Both China and the United States pose a real challenge for the Mahindra-owned company. It has no presence here in the States, and its Chinese exports are minimal. But could the brand make a go in the US? A crossover-intensive lineup in a crossover-obsessed market sounds like a match made in heaven, but product isn't what's preventing Ssangyong's US entry.

The company sells five CUVs across the pond – the seven-seat Rexton, the large, Subaru Outback-like Turismo, the compact Korando, and the funky, two-size Tivoli and Tivoli XLV. Ssangyong's good coverage in the mainstream CUV segments aside, the company faces greater challenges entering the US market.
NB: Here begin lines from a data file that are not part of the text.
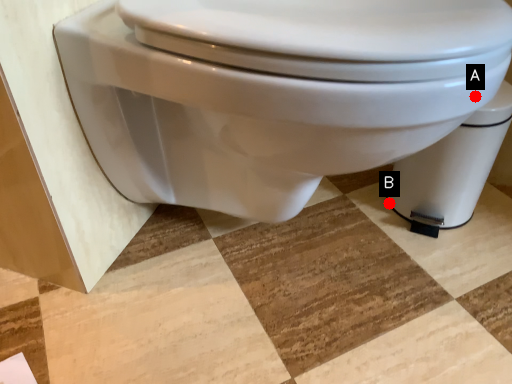 Question: Two points are circled on the image, labeled by A and B beside each circle. Which point appears closest to the camera in this image?

Choices:
 (A) A is closer
 (B) B is closer

Answer: (A) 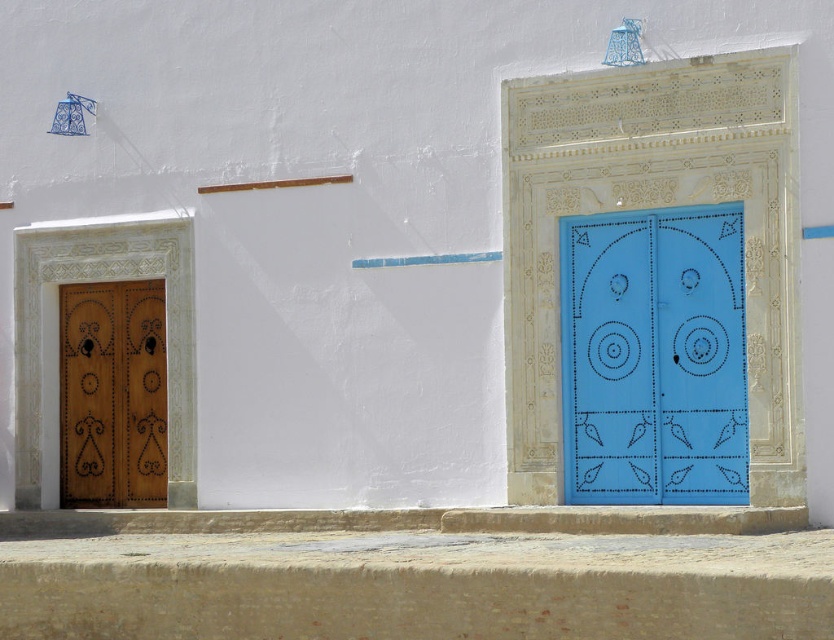 How distant is blue painted wood door at right from wooden door at left?

blue painted wood door at right and wooden door at left are 5.04 meters apart from each other.

Between blue painted wood door at right and wooden door at left, which one has less height?

Standing shorter between the two is wooden door at left.

Is point (666, 419) behind point (149, 308)?

No, (666, 419) is in front of (149, 308).

Image resolution: width=834 pixels, height=640 pixels. I want to click on blue painted wood door at right, so click(652, 356). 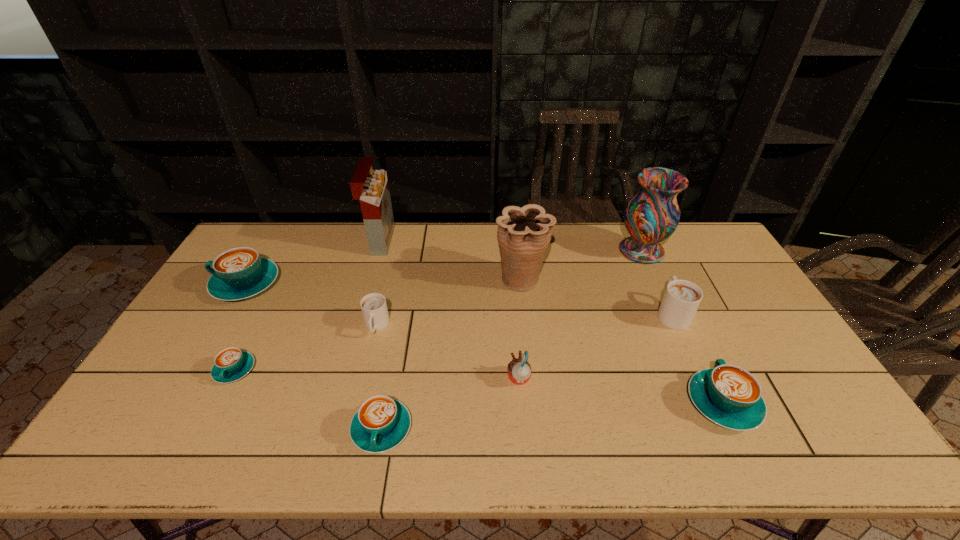 This screenshot has width=960, height=540. I want to click on cigarette case, so point(370,187).

Where is `vase`? vase is located at coordinates (652, 215).

Where is `the third tallest object`? The image size is (960, 540). the third tallest object is located at coordinates (524, 234).

The width and height of the screenshot is (960, 540). In order to click on the right white cappuccino in this screenshot , I will do `click(682, 298)`.

The width and height of the screenshot is (960, 540). Identify the location of the farthest turquoise cappuccino. (239, 273).

At what (x,y) coordinates should I click in order to perform the action: click on muffin. Please return your answer as a coordinate pair (x, y). This screenshot has width=960, height=540. Looking at the image, I should click on (519, 370).

Where is `the smaller white cappuccino`? the smaller white cappuccino is located at coordinates (374, 309).

Locate an element on the screen. The image size is (960, 540). the rightmost turquoise cappuccino is located at coordinates (728, 395).

Where is `the third biggest turquoise cappuccino`? the third biggest turquoise cappuccino is located at coordinates (381, 423).

The image size is (960, 540). I want to click on the fifth tallest cappuccino, so click(381, 423). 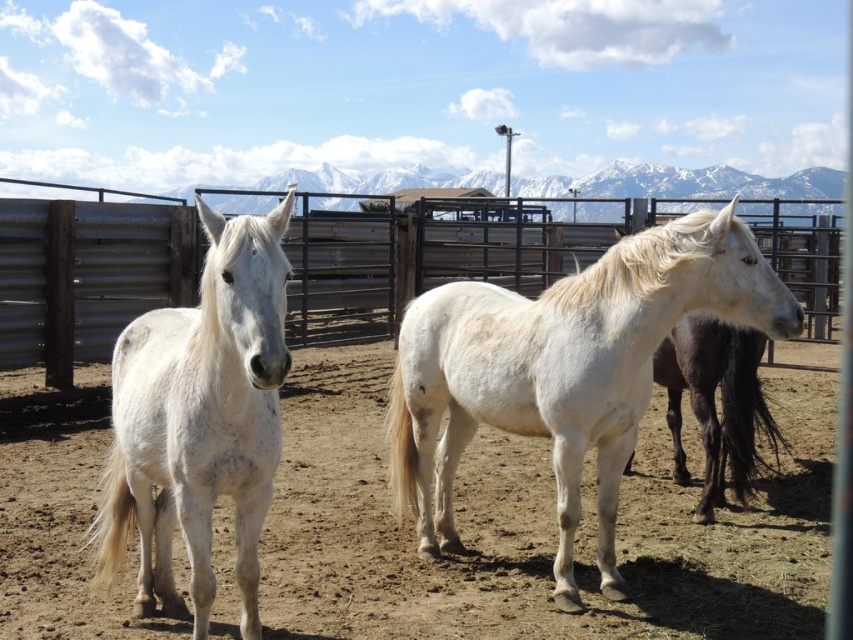 Question: Does dirt field at center appear on the left side of metallic corrugated fence at center?

Choices:
 (A) no
 (B) yes

Answer: (B)

Question: Estimate the real-world distances between objects in this image. Which object is closer to the dirt field at center?

Choices:
 (A) white matte horse at left
 (B) metallic corrugated fence at center
 (C) white matte horse at center

Answer: (C)

Question: Is dirt field at center further to the viewer compared to white matte horse at center?

Choices:
 (A) yes
 (B) no

Answer: (A)

Question: Estimate the real-world distances between objects in this image. Which object is closer to the white matte horse at center?

Choices:
 (A) white matte horse at left
 (B) dirt field at center

Answer: (B)

Question: Can you confirm if white matte horse at center is wider than metallic corrugated fence at center?

Choices:
 (A) no
 (B) yes

Answer: (A)

Question: Which of these objects is positioned farthest from the white matte horse at center?

Choices:
 (A) dirt field at center
 (B) metallic corrugated fence at center
 (C) white matte horse at left

Answer: (B) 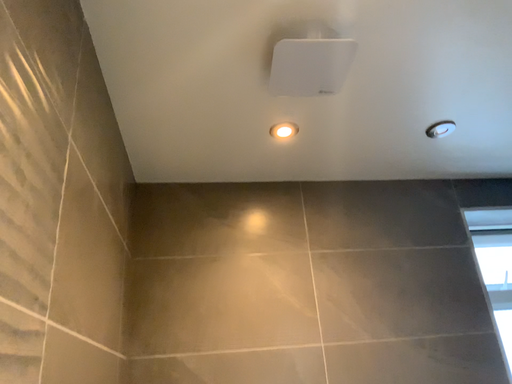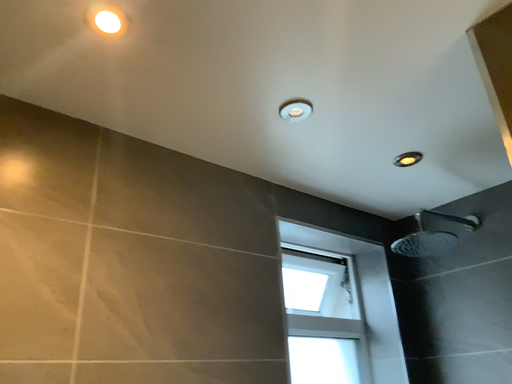 Question: Which way did the camera rotate in the video?

Choices:
 (A) rotated left
 (B) rotated right

Answer: (B) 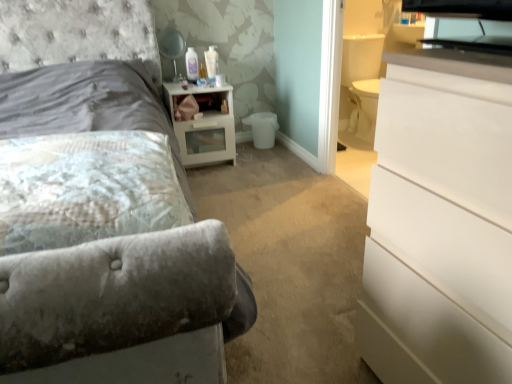 Question: Considering the relative sizes of fluffy white pillow at left and matte black lampshade at upper center in the image provided, is fluffy white pillow at left shorter than matte black lampshade at upper center?

Choices:
 (A) yes
 (B) no

Answer: (A)

Question: Is fluffy white pillow at left taller than matte black lampshade at upper center?

Choices:
 (A) yes
 (B) no

Answer: (B)

Question: From a real-world perspective, is fluffy white pillow at left under matte black lampshade at upper center?

Choices:
 (A) yes
 (B) no

Answer: (A)

Question: Could you tell me if fluffy white pillow at left is facing matte black lampshade at upper center?

Choices:
 (A) no
 (B) yes

Answer: (A)

Question: Considering the relative positions of fluffy white pillow at left and matte black lampshade at upper center in the image provided, is fluffy white pillow at left to the left of matte black lampshade at upper center from the viewer's perspective?

Choices:
 (A) no
 (B) yes

Answer: (A)

Question: From their relative heights in the image, would you say matte black lampshade at upper center is taller or shorter than fluffy white pillow at left?

Choices:
 (A) short
 (B) tall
Ssangyong must start from the ground up, marketing an entirely new line of vehicles to American consumers already inundated with options in the CUV market. Then, if the company wants to sell cars, it must court a major partner or establish a dealership network of its own. And it needs to do all that with the name "Ssangyong." Here's a challenge: find two average Americans who say that name the same way. If the company's serious about making a go in America, it needs a more pronounceable name.

Provided Ssangyong overcomes this mountain of work, there are other problems. See, the company's vehicles don't have a reputation for being, um, attractive. Quite the opposite. While the basic idea behind its vehicles might appeal to US consumers, we're a fickle bunch when it comes to aesthetics, which could hamper its US sales. Its powertrain game isn't particularly strong, either – manuals are standard on nearly every model and we could only find one gas-powered offering, a 1.6-liter on the Tivoli. But, and this is a big but, Ssangyong's price point is strong.

The Rexton has roughly the same starting price in the UK as the Mitsubishi Outlander. The Korando, meanwhile, starts at just under £16,000 to the Honda HR-V's £18,495, and the Turismo is £9,000 less than the £27,995 Subaru Outback, but is longer and wider. In other words, Ssangyong offers a lot of car for the money.

Ssangyong's product and pricing should appeal to American consumers. But with the situation in the UK showing no signs of improving, the company might have to capitalize on those advantages, despite major challenges, sooner rather than later.